Jay P. Greene is an education researcher who leads the related doctoral program at the University of Arkansas. He has done several well-respected (and unusual for the field) studies on the importance of arts education, particularly how visiting art museums and viewing live theater help students develop interpersonal skills, historical knowledge, and thinking skills.

So, naturally, he was invited to weigh in on a trend many parents may have seen for Education Week, the leading education newspaper. It’s sometimes called arts integration, or arts education, or “STEAM” for “science, technology, engineering, arts, and math.” Dr. Greene says this idea has good motivations but usually isn’t effective in classrooms at helping children actually develop artistic skills or mental benefits.

Here are some excerpts from his article, and you can read the whole thing on his blog. To learn more about Redeemer Classical’s approach to arts education, which we consider essential to our core curriculum, please click here.

…the best way to ensure that students are exposed to the arts is to set aside regular times in the school day for arts education to be taught by designated arts teachers in separate arts classrooms. If arts instruction is integrated into science, math, and other subjects, schools will be tempted to curtail separate arts classes and staff. School leaders could claim that the arts are being covered at other times, in other places, and by other staff, so there is less need to set aside specific time for the arts. By trying to put the arts almost everywhere, integration is likely to result in arts education almost nowhere…
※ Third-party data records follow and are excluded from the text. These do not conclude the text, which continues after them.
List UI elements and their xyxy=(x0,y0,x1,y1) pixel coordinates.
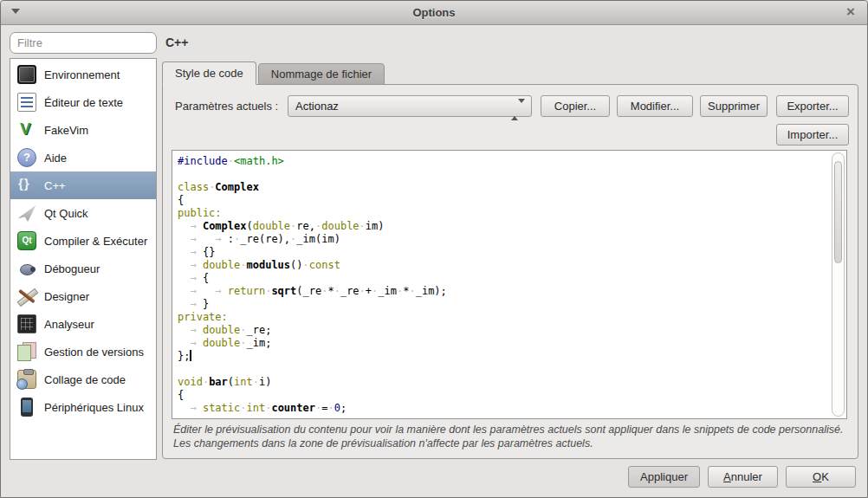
scrollbar-track[interactable] xyxy=(832,152,845,417)
code-line: → → return·sqrt(_re·*·_re·+·_im·*·_im); xyxy=(178,285,831,298)
sidebar-item-code-paster[interactable]: Collage de code xyxy=(10,365,156,393)
text-editor-icon xyxy=(17,93,36,112)
preview-note: Éditer le prévisualisation du contenu po… xyxy=(173,423,847,450)
filter-input[interactable] xyxy=(10,32,157,54)
import-button[interactable]: Importer... xyxy=(776,124,849,146)
sidebar-item-environment[interactable]: Environnement xyxy=(10,61,156,88)
code-line: → Complex(double·re,·double·im) xyxy=(178,220,831,233)
code-line: → double·_re; xyxy=(178,324,831,337)
code-line: { xyxy=(178,389,831,402)
page-title: C++ xyxy=(165,36,188,49)
remove-button[interactable]: Supprimer xyxy=(700,95,768,117)
sidebar-item-analyzer[interactable]: Analyseur xyxy=(10,310,156,338)
text-cursor xyxy=(190,350,191,361)
combobox-spin-icons[interactable] xyxy=(511,100,525,120)
code-line xyxy=(178,363,831,376)
code-line: void·bar(int·i) xyxy=(178,376,831,389)
code-line: { xyxy=(178,194,831,207)
code-line: public: xyxy=(178,207,831,220)
window-title: Options xyxy=(412,6,455,19)
sidebar-item-build-run[interactable]: Compiler & Exécuter xyxy=(10,227,156,255)
settings-combobox[interactable]: Actionaz xyxy=(288,95,532,117)
editor-scrollbar[interactable] xyxy=(831,152,845,417)
window-menu-icon[interactable] xyxy=(11,9,20,14)
code-line: → { xyxy=(178,272,831,285)
sidebar-item-help[interactable]: Aide xyxy=(10,144,156,171)
code-line: → → :·_re(re),·_im(im) xyxy=(178,233,831,246)
code-line: }; xyxy=(178,350,831,363)
ok-button[interactable]: OK xyxy=(786,466,856,488)
sidebar-item-fakevim[interactable]: FakeVim xyxy=(10,116,156,144)
sidebar-item-designer[interactable]: Designer xyxy=(10,282,156,310)
sidebar-item-qt-quick[interactable]: Qt Quick xyxy=(10,199,156,227)
export-button[interactable]: Exporter... xyxy=(776,95,849,117)
sidebar-item-label: Qt Quick xyxy=(44,207,88,220)
qt-quick-icon xyxy=(17,204,36,223)
sidebar-item-label: Périphériques Linux xyxy=(44,401,144,414)
code-line: → } xyxy=(178,298,831,311)
linux-devices-icon xyxy=(17,398,36,417)
code-line xyxy=(178,168,831,181)
code-line: class·Complex xyxy=(178,181,831,194)
designer-icon xyxy=(17,287,36,306)
sidebar-item-label: Designer xyxy=(44,290,89,303)
settings-combobox-value: Actionaz xyxy=(295,100,339,113)
sidebar-item-text-editor[interactable]: Éditeur de texte xyxy=(10,88,156,116)
sidebar-item-cpp[interactable]: C++ xyxy=(10,171,156,199)
current-settings-label: Paramètres actuels : xyxy=(175,100,278,113)
build-run-icon xyxy=(17,231,36,250)
code-paster-icon xyxy=(17,370,36,389)
sidebar-item-label: C++ xyxy=(44,179,66,192)
sidebar-item-label: Analyseur xyxy=(44,318,94,331)
sidebar-item-label: Débogueur xyxy=(44,262,100,275)
code-line: → double·_im; xyxy=(178,337,831,350)
code-preview-content: #include·<math.h>class·Complex{public: →… xyxy=(172,151,831,418)
sidebar-item-label: Collage de code xyxy=(44,373,126,386)
fakevim-icon xyxy=(17,120,36,139)
code-line: #include·<math.h> xyxy=(178,155,831,168)
help-icon xyxy=(17,148,36,167)
apply-button[interactable]: Appliquer xyxy=(628,466,700,488)
tab-bar: Style de code Nommage de fichier xyxy=(162,61,386,85)
sidebar-item-label: Gestion de versions xyxy=(44,346,144,359)
sidebar-item-linux-devices[interactable]: Périphériques Linux xyxy=(10,393,156,421)
copy-button[interactable]: Copier... xyxy=(541,95,610,117)
sidebar-item-label: Environnement xyxy=(44,68,120,81)
cancel-button[interactable]: Annuler xyxy=(708,466,778,488)
debugger-icon xyxy=(17,259,36,278)
analyzer-icon xyxy=(17,314,36,333)
code-preview-editor[interactable]: #include·<math.h>class·Complex{public: →… xyxy=(172,150,847,419)
code-line: → double·modulus()·const xyxy=(178,259,831,272)
sidebar-item-label: FakeVim xyxy=(44,124,88,137)
tab-file-naming[interactable]: Nommage de fichier xyxy=(258,63,385,85)
code-line: → static·int·counter·=·0; xyxy=(178,402,831,415)
code-line: → {} xyxy=(178,246,831,259)
tab-code-style[interactable]: Style de code xyxy=(162,61,256,85)
code-line: private: xyxy=(178,311,831,324)
code-style-pane: Paramètres actuels : Actionaz Copier... … xyxy=(162,84,858,459)
close-icon[interactable]: × xyxy=(846,3,855,21)
sidebar-item-version-control[interactable]: Gestion de versions xyxy=(10,338,156,365)
environment-icon xyxy=(17,65,36,84)
sidebar-item-label: Éditeur de texte xyxy=(44,96,123,109)
scrollbar-thumb[interactable] xyxy=(834,161,842,263)
options-category-list[interactable]: EnvironnementÉditeur de texteFakeVimAide… xyxy=(10,58,157,460)
cpp-icon xyxy=(17,176,36,195)
version-control-icon xyxy=(17,342,36,361)
title-bar[interactable]: Options × xyxy=(1,1,867,25)
sidebar-item-label: Compiler & Exécuter xyxy=(44,235,147,248)
edit-button[interactable]: Modifier... xyxy=(617,95,693,117)
sidebar-item-debugger[interactable]: Débogueur xyxy=(10,255,156,282)
sidebar-item-label: Aide xyxy=(44,152,67,165)
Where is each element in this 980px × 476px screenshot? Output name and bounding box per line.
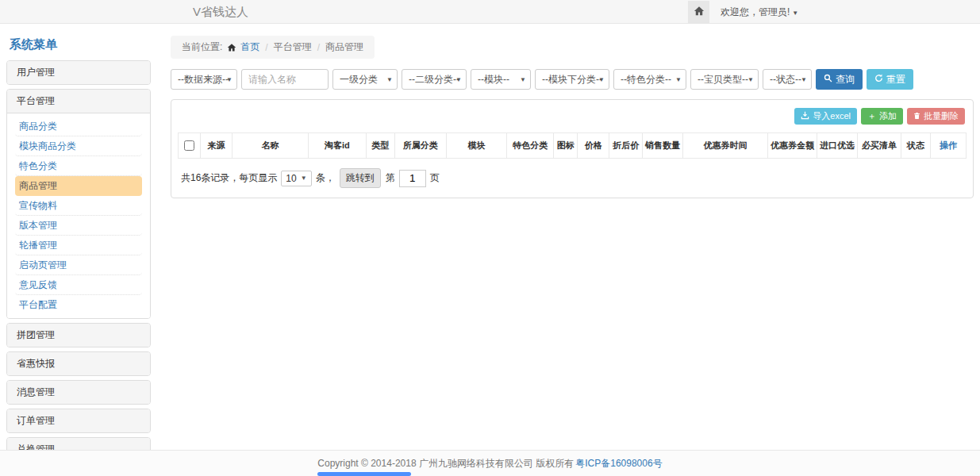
search-button[interactable]: 查询 [816,69,863,90]
breadcrumb-home-link[interactable]: 首页 [240,40,259,54]
table-toolbar: 导入excel ＋添加 批量删除 [179,108,965,125]
import-excel-button[interactable]: 导入excel [794,108,857,125]
sidebar-item-splash-manage[interactable]: 启动页管理 [15,255,142,275]
reset-button[interactable]: 重置 [867,69,913,90]
user-menu[interactable]: 欢迎您，管理员!▼ [721,6,798,19]
filter-select-value: --状态-- [770,74,801,85]
col-12-header: 优惠券金额 [768,133,817,159]
filter-select-module[interactable]: --模块--▼ [471,69,531,90]
refresh-icon [874,74,883,85]
filter-select-status[interactable]: --状态--▼ [763,69,812,90]
col-11-header: 优惠券时间 [682,133,767,159]
batch-delete-button[interactable]: 批量删除 [907,108,965,125]
main-content: 当前位置: 首页 / 平台管理 / 商品管理 --数据来源--▼ 一级分类▼--… [171,24,974,450]
breadcrumb: 当前位置: 首页 / 平台管理 / 商品管理 [171,36,375,59]
col-9-header: 折后价 [609,133,643,159]
page-size-value: 10 [286,173,296,184]
filter-select-value: --二级分类-- [409,74,459,85]
col-4-header: 所属分类 [394,133,446,159]
sidebar-item-promo-material[interactable]: 宣传物料 [15,196,142,216]
sidebar-menu: 用户管理平台管理商品分类模块商品分类特色分类商品管理宣传物料版本管理轮播管理启动… [6,60,151,450]
menu-panel-message-manage: 消息管理 [6,380,151,405]
chevron-down-icon: ▼ [226,71,233,90]
sidebar-item-carousel-manage[interactable]: 轮播管理 [15,236,142,255]
import-icon [801,111,809,121]
filter-select-item-type[interactable]: --宝贝类型--▼ [690,69,759,90]
select-all-checkbox[interactable] [184,140,194,151]
add-label: 添加 [879,110,897,122]
filter-select-level2-category[interactable]: --二级分类--▼ [402,69,467,90]
sidebar-item-feature-category[interactable]: 特色分类 [15,156,142,176]
filter-select-value: --特色分类-- [621,74,671,85]
sidebar-item-platform-config[interactable]: 平台配置 [15,295,142,315]
col-13-header: 进口优选 [817,133,858,159]
add-button[interactable]: ＋添加 [861,108,903,125]
total-records-text: 共16条记录，每页显示 [181,171,277,185]
filter-select-feature-category[interactable]: --特色分类--▼ [613,69,686,90]
col-5-header: 模块 [446,133,506,159]
filter-select-value: 一级分类 [340,74,378,85]
pagination-bar: 共16条记录，每页显示 10▼ 条， 跳转到 第 页 [178,168,967,191]
menu-panel-user-manage: 用户管理 [6,60,151,85]
plus-icon: ＋ [867,110,876,122]
pagination-summary: 共16条记录，每页显示 10▼ 条， 跳转到 第 页 [181,168,440,188]
page-size-select[interactable]: 10▼ [281,171,311,186]
sidebar: 系统菜单 用户管理平台管理商品分类模块商品分类特色分类商品管理宣传物料版本管理轮… [6,24,151,450]
page-suffix: 页 [430,171,440,185]
menu-panel-exchange-manage: 兑换管理 [6,437,151,450]
sidebar-group-saving-express[interactable]: 省惠快报 [7,352,150,375]
sidebar-group-user-manage[interactable]: 用户管理 [7,61,150,84]
sidebar-item-version-manage[interactable]: 版本管理 [15,216,142,236]
batch-delete-label: 批量删除 [924,110,959,122]
chevron-down-icon: ▼ [747,71,754,90]
filter-select-module-subcategory[interactable]: --模块下分类--▼ [535,69,609,90]
sidebar-group-groupbuy-manage[interactable]: 拼团管理 [7,324,150,347]
col-3-header: 类型 [366,133,394,159]
icp-link[interactable]: 粤ICP备16098006号 [575,457,662,470]
col-checkbox [179,133,201,159]
col-10-header: 销售数量 [642,133,682,159]
breadcrumb-separator: / [265,42,267,53]
home-icon-breadcrumb [227,43,236,52]
col-2-header: 淘客id [308,133,366,159]
sidebar-item-goods-category[interactable]: 商品分类 [15,117,142,136]
page-footer: Copyright © 2014-2018 广州九驰网络科技有限公司 版权所有 … [0,450,980,476]
jump-button[interactable]: 跳转到 [340,168,381,188]
table-header-row: 来源名称淘客id类型所属分类模块特色分类图标价格折后价销售数量优惠券时间优惠券金… [179,133,967,159]
filter-select-level1-category[interactable]: 一级分类▼ [332,69,398,90]
sidebar-group-message-manage[interactable]: 消息管理 [7,381,150,404]
breadcrumb-separator: / [317,42,320,53]
sidebar-item-feedback[interactable]: 意见反馈 [15,275,142,295]
filter-select-value: --数据来源-- [178,74,229,85]
bottom-blue-bar [317,472,411,476]
filter-bar: --数据来源--▼ 一级分类▼--二级分类--▼--模块--▼--模块下分类--… [171,69,974,90]
chevron-down-icon: ▼ [386,71,393,90]
page-number-input[interactable] [399,170,426,187]
sidebar-item-module-goods-category[interactable]: 模块商品分类 [15,136,142,156]
col-8-header: 价格 [578,133,609,159]
filter-slot-b: 一级分类▼--二级分类--▼--模块--▼--模块下分类--▼--特色分类--▼… [332,69,812,90]
chevron-down-icon: ▼ [792,10,798,17]
import-excel-label: 导入excel [813,110,851,122]
name-search-input[interactable] [241,69,329,90]
sidebar-item-goods-manage[interactable]: 商品管理 [15,176,142,196]
products-table: 来源名称淘客id类型所属分类模块特色分类图标价格折后价销售数量优惠券时间优惠券金… [178,132,967,159]
col-1-header: 名称 [233,133,309,159]
navbar-right: 欢迎您，管理员!▼ [688,0,798,24]
sidebar-group-order-manage[interactable]: 订单管理 [7,409,150,432]
trash-icon [913,112,920,121]
home-button[interactable] [688,1,709,24]
filter-select-value: --模块-- [478,74,509,85]
menu-panel-order-manage: 订单管理 [6,409,151,433]
filter-slot-a: --数据来源--▼ [171,69,237,90]
welcome-text: 欢迎您，管理员! [721,6,790,17]
chevron-down-icon: ▼ [455,71,462,90]
menu-panel-groupbuy-manage: 拼团管理 [6,323,151,347]
search-button-label: 查询 [836,73,855,86]
filter-select-data-source[interactable]: --数据来源--▼ [171,69,237,90]
sidebar-group-exchange-manage[interactable]: 兑换管理 [7,438,150,450]
page-layout: 系统菜单 用户管理平台管理商品分类模块商品分类特色分类商品管理宣传物料版本管理轮… [0,24,980,450]
app-title: V省钱达人 [193,5,248,20]
col-16-header: 操作 [931,133,967,159]
sidebar-group-platform-manage[interactable]: 平台管理 [7,90,150,113]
It is pedagogically unsound to integrate all disciplines, especially when teaching young children, because it demands that students combine knowledge they do not yet possess. Students cannot gain new insights from the connections between geometry and the arts until they first have some mastery of those subjects. We cannot expect students to run before they can walk…

The arts teach particular ways of thinking about and viewing the world. The arts teach some vocationally useful skills. And most importantly, the arts connect us to our cultural heritage and teach us how to be civilized human beings. Education is not entirely about the pragmatic, but should also convey the beautiful and profound—something the arts do well. That is why arts education should be preserved in its own right.